A Scout is trustworthy, loyal, helpful, friendly, courteous, kind, obedient, cheerful, thrifty, brave, clean and reverent.
It's the law.
The familiar refrain is the official Scout Law that perhaps best describes the mission of the Boy Scouts of America, an organization that for the past century has helped millions of our nation's youth become responsible citizens.
The BSA, one of America's most prominent values-based youth development groups, celebrates its 100th birthday this year. The influence of Scouting on our society is indelible: In addition to those warm and fuzzy images of campfires, leaders from all walks of life credit the skills they learned in Scouting for helping to mold them into successful citizens.
More than 110 million Americans -- including the first man who walked on the moon -- have been Boy Scouts.
The organization has had its share of controversies -- mostly involving membership and policies -- but remains strong and part of the American lexicon.

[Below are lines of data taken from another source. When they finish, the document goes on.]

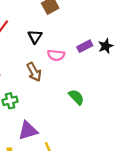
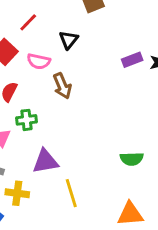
pink semicircle: (56, 55) -> (39, 61), moved
green semicircle: (76, 97) -> (132, 159), moved, turned 126

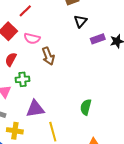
black triangle: (69, 40) -> (80, 21), moved
green semicircle: (132, 159) -> (86, 107), moved, turned 105

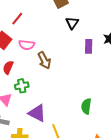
purple rectangle: (98, 39) -> (89, 46), moved, turned -64
purple triangle: (35, 109) -> (37, 113), turned 42

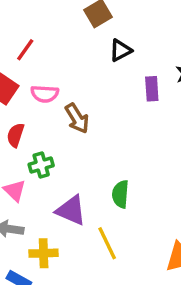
black triangle: (72, 23) -> (121, 50), turned 32
green semicircle: (86, 106) -> (120, 194), moved

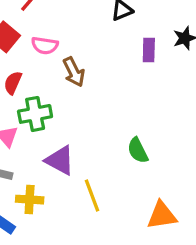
green cross: (41, 165) -> (35, 114), size x1.4
green semicircle: (120, 194) -> (138, 150), moved, turned -36

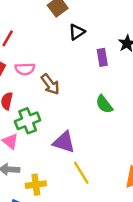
green semicircle: (138, 150) -> (104, 104), moved
purple triangle: (60, 160) -> (64, 142), moved

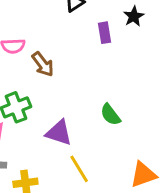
green semicircle: (104, 104) -> (110, 115), moved

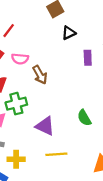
yellow line: (79, 169) -> (56, 154), turned -70

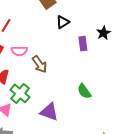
green cross: (16, 104) -> (20, 93), turned -30
green semicircle: (84, 118) -> (84, 91), moved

The ongoing BSA centennial is highlighted by the National Scout Jamboree next week in Virginia. There, some 45,000 Scouts and staff, past and present, will once again "Be Prepared" -- the Scout motto -- to recite the Scout oath:
"On my honor, I will do my best; To do my duty to God and my country; and to obey the Scout Law; To help other people at all times; To keep myself physically strong, mentally awake and morally straight."